● What is expected
Wherever the string "consultores" turns up in the data, copy the whole line.

● Data shown
Content starts
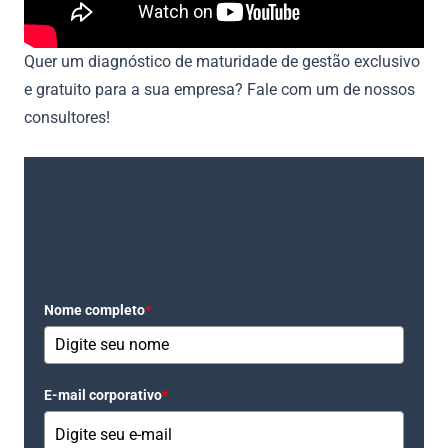
Quer um diagnóstico de maturidade de gestão exclusivo
e gratuito para a sua empresa? Fale com um de nossos
consultores!
Fale com um de nossos consultores e agende um
diagnóstico completo e gratuito do MahaGestão para
sua empresa.
Nome completo
*
E-mail corporativo
*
Content ends
● Solution to this task
consultores!
Fale com um de nossos consultores e agende um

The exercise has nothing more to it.